What is needed -
Every line with the word "KDatabaseAdapterMysqli" in it should be extracted from the data that follows.

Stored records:
####################

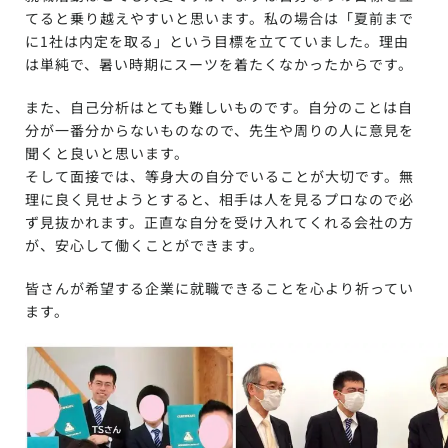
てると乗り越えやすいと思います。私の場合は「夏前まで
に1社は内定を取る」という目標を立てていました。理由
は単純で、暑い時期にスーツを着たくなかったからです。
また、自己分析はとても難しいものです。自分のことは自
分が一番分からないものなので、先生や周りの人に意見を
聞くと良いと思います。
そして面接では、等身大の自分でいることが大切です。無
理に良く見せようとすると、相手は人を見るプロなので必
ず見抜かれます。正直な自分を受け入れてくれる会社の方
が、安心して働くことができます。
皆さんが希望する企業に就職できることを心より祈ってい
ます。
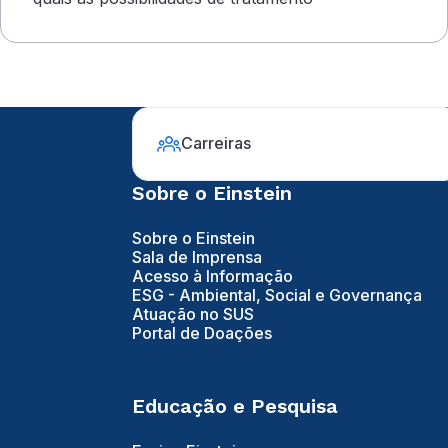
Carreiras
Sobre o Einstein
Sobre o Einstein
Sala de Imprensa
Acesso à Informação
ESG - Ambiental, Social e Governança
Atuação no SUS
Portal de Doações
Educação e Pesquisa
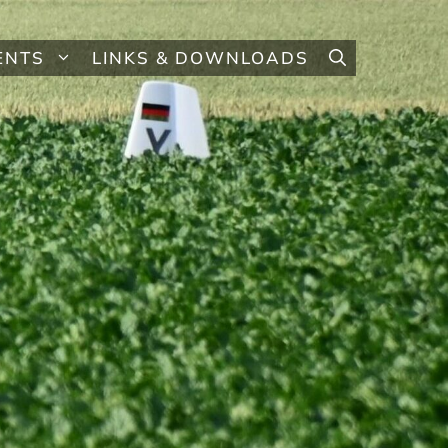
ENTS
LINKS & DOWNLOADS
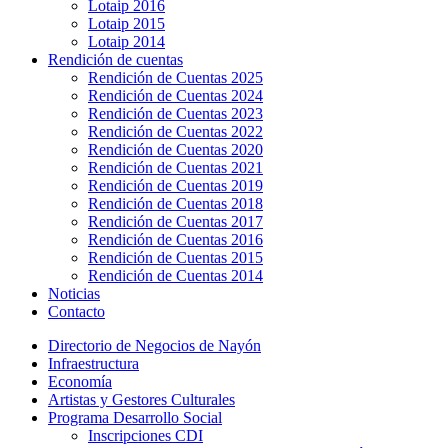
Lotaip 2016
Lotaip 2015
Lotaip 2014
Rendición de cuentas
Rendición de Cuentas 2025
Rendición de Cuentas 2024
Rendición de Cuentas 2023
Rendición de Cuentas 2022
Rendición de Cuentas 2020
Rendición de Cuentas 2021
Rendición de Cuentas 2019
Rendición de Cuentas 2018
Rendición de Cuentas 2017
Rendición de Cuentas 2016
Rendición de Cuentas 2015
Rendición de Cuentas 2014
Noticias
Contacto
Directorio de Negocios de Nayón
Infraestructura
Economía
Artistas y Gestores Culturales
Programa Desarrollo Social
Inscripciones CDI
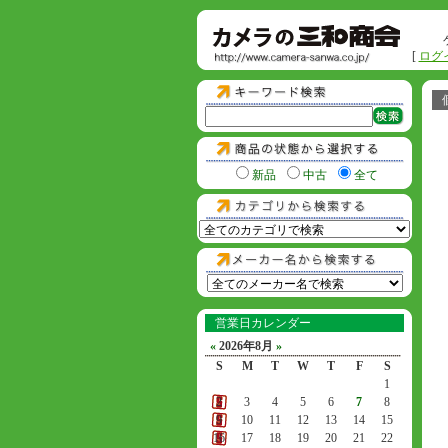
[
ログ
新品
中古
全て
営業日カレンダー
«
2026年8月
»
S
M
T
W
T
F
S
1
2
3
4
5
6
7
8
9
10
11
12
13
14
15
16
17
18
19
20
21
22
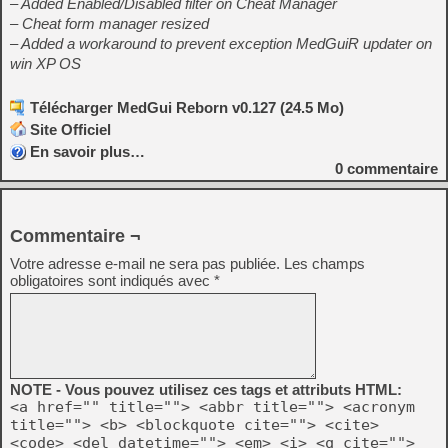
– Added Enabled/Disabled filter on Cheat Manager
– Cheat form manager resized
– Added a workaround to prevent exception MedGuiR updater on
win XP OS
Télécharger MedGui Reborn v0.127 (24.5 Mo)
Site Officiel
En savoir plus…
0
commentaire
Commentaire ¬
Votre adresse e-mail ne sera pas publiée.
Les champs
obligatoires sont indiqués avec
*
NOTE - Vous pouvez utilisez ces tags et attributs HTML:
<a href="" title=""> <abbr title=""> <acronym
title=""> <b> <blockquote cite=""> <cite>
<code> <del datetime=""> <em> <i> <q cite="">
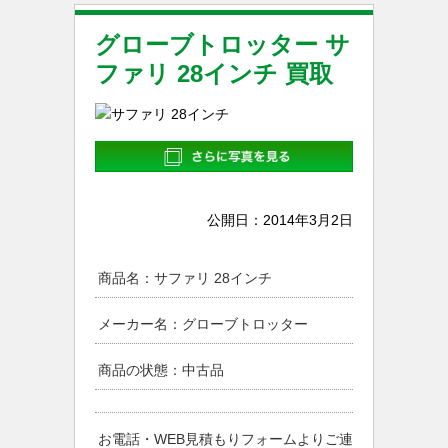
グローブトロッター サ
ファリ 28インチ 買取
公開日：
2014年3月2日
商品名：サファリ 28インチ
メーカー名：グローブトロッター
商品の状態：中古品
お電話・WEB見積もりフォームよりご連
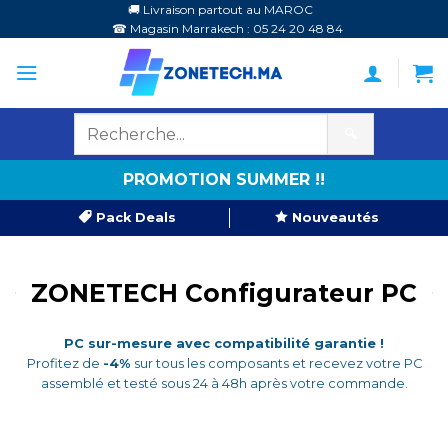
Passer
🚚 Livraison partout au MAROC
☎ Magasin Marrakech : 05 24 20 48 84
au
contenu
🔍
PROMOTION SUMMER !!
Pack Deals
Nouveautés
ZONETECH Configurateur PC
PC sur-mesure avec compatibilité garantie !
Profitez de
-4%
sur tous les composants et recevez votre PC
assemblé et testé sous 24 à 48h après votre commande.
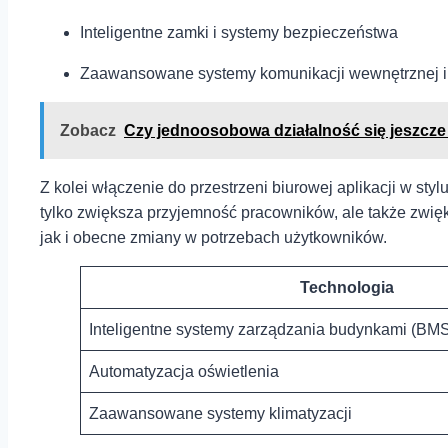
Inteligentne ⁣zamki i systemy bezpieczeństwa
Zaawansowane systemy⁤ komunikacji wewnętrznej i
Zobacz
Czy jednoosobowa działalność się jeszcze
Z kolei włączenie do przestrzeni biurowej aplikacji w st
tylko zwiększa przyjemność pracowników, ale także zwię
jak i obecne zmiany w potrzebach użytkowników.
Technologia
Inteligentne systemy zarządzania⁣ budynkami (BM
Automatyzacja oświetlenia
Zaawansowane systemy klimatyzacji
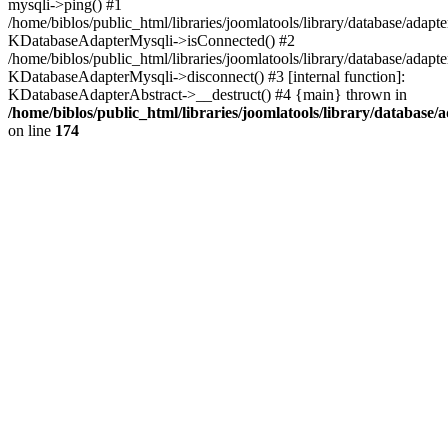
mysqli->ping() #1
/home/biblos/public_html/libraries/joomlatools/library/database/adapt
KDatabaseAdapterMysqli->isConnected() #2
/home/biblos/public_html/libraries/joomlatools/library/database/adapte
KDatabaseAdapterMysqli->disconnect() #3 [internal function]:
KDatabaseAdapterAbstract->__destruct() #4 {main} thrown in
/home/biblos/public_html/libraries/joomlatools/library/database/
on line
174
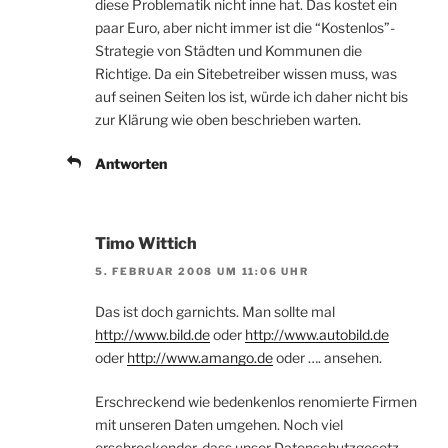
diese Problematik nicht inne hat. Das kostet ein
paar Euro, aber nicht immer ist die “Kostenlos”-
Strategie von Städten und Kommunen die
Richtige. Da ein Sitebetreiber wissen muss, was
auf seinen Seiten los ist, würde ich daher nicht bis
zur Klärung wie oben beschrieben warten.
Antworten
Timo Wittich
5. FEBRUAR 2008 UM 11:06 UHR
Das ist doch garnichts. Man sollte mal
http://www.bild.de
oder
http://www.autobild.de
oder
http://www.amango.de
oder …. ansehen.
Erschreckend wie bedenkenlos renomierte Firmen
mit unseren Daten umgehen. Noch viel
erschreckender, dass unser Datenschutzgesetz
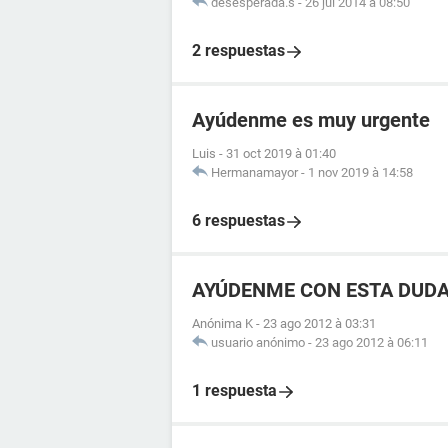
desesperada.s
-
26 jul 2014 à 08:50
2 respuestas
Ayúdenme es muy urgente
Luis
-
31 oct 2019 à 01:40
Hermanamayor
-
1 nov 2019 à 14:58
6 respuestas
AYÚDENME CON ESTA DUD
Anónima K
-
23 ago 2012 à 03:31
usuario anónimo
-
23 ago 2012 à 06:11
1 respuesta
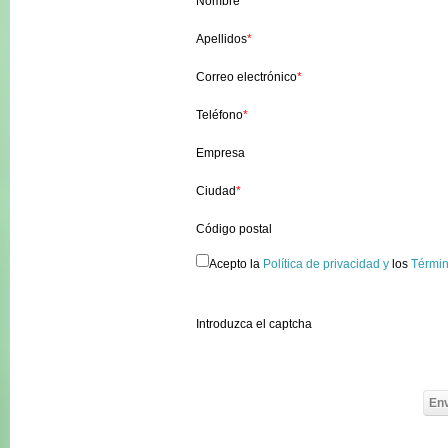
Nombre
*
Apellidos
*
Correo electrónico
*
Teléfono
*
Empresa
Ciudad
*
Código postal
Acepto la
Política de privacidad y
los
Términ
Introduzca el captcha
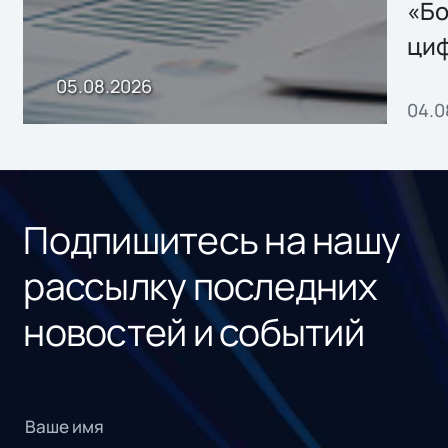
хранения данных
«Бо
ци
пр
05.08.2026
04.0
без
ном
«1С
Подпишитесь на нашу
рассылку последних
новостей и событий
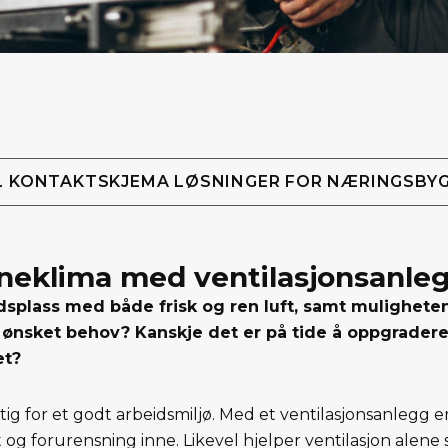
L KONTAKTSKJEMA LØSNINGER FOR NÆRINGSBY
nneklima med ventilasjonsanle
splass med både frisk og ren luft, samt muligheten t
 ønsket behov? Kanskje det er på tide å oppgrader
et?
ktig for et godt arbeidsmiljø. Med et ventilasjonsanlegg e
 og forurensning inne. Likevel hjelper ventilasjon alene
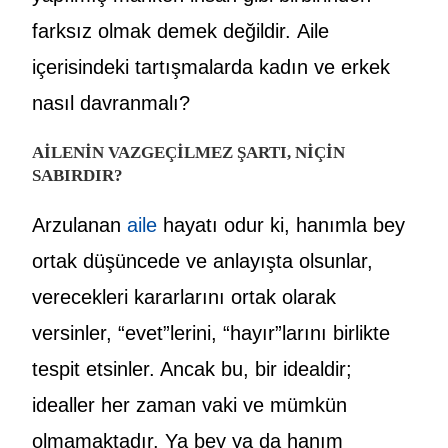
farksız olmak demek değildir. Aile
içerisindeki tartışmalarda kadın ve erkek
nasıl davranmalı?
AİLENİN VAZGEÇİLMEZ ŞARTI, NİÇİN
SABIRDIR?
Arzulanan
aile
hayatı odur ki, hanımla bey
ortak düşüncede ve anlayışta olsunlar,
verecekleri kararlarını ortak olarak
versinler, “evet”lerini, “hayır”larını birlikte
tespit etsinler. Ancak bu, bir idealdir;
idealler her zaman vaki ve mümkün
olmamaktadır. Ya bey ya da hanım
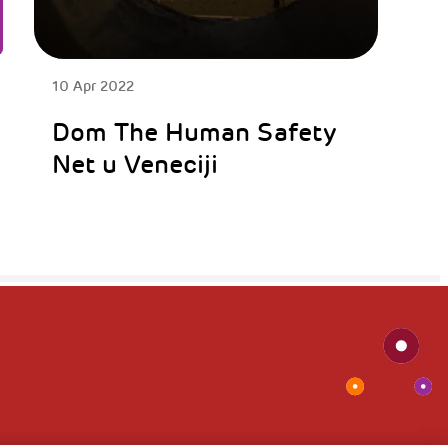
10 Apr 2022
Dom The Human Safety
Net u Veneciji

####################

Exercise solution -
KDatabaseAdapterMysqli->isConnected() #2
KDatabaseAdapterMysqli->disconnect() #3 [internal function]:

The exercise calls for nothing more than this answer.